* **EXERCISE GOAL**
Below are some records. Pull every line that contains the word "ensino".

───

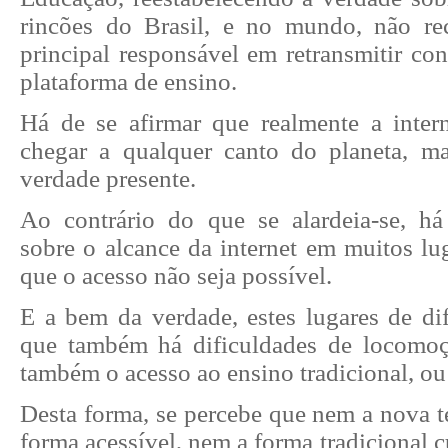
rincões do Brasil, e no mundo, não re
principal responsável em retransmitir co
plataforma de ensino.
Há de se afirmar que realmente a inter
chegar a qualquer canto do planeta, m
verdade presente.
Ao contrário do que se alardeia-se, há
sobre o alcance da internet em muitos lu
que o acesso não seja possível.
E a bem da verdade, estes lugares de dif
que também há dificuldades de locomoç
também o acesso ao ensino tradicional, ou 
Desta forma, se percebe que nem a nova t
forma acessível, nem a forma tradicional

───

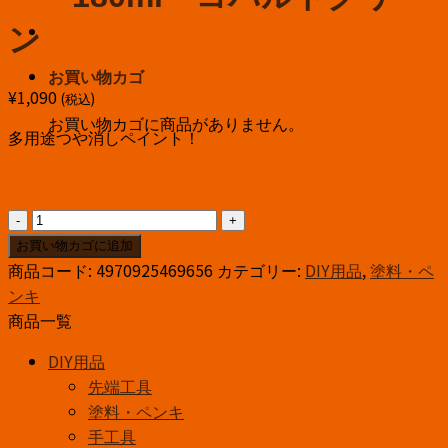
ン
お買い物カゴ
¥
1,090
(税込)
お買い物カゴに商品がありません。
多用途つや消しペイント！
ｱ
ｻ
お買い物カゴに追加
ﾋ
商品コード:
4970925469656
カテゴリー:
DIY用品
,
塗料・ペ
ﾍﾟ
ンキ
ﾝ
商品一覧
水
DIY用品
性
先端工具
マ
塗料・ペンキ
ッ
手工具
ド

───

* **SOLUTION**
plataforma de ensino.
também o acesso ao ensino tradicional, ou 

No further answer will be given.